> Directions:
Restate word for word the lines of the entries below, starting with the line that holds "Małgorzata Łapińska" and ending with the line that holds "dariusz.chmielewski@ug.edu.pl", and no others.

Recorded data:
Start of Block

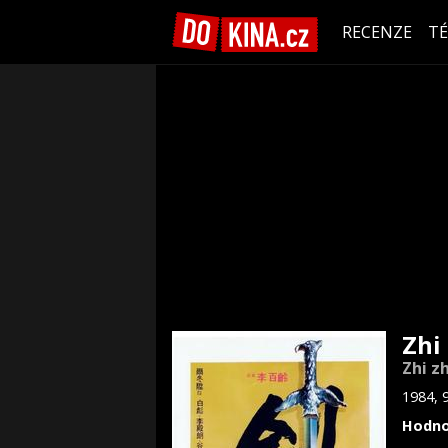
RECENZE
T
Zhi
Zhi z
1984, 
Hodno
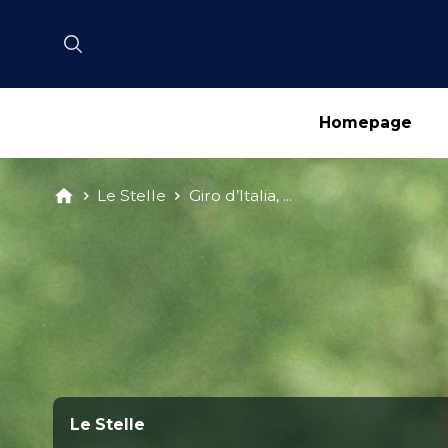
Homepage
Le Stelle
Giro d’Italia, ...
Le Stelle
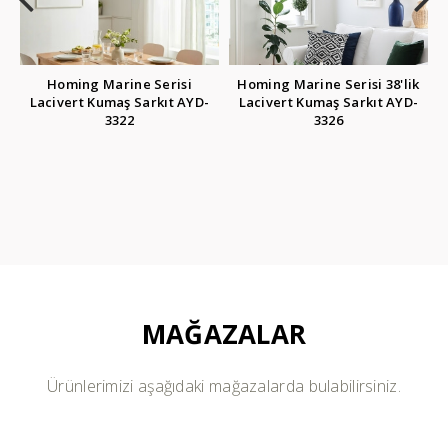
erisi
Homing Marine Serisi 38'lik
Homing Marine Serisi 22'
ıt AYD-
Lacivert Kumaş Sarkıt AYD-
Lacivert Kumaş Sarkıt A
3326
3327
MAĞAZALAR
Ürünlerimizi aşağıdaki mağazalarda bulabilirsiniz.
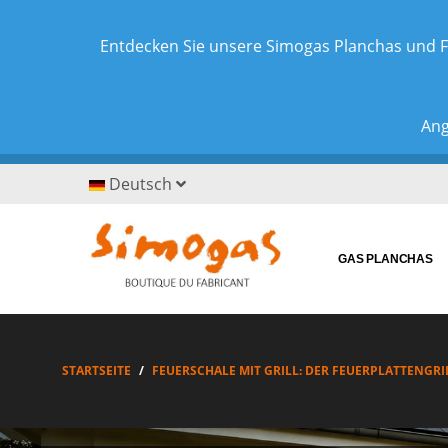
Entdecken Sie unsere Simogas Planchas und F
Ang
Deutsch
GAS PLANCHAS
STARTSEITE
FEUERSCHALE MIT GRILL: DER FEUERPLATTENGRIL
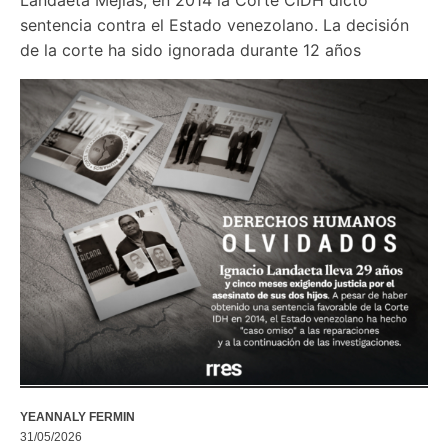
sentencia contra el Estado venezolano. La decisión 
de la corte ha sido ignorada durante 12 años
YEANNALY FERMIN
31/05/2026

End of Block
Start of Block

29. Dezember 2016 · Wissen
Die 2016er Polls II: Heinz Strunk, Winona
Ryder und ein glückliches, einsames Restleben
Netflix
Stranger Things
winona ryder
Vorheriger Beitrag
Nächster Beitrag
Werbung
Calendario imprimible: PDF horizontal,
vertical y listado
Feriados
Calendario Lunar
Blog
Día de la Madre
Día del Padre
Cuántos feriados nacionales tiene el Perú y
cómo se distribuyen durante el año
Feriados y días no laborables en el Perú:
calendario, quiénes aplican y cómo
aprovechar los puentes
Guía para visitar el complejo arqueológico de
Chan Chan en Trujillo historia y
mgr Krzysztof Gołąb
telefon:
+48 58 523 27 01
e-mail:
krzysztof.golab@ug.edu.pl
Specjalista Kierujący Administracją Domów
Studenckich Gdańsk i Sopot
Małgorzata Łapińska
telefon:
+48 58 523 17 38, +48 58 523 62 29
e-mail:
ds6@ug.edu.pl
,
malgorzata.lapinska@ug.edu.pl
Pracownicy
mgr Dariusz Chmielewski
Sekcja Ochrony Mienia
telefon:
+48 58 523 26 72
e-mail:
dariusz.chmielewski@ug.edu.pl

End of Block

> Task result:
Małgorzata Łapińska
telefon:
+48 58 523 17 38, +48 58 523 62 29
e-mail:
ds6@ug.edu.pl
,
malgorzata.lapinska@ug.edu.pl
Pracownicy
mgr Dariusz Chmielewski
Sekcja Ochrony Mienia
telefon:
+48 58 523 26 72
e-mail:
dariusz.chmielewski@ug.edu.pl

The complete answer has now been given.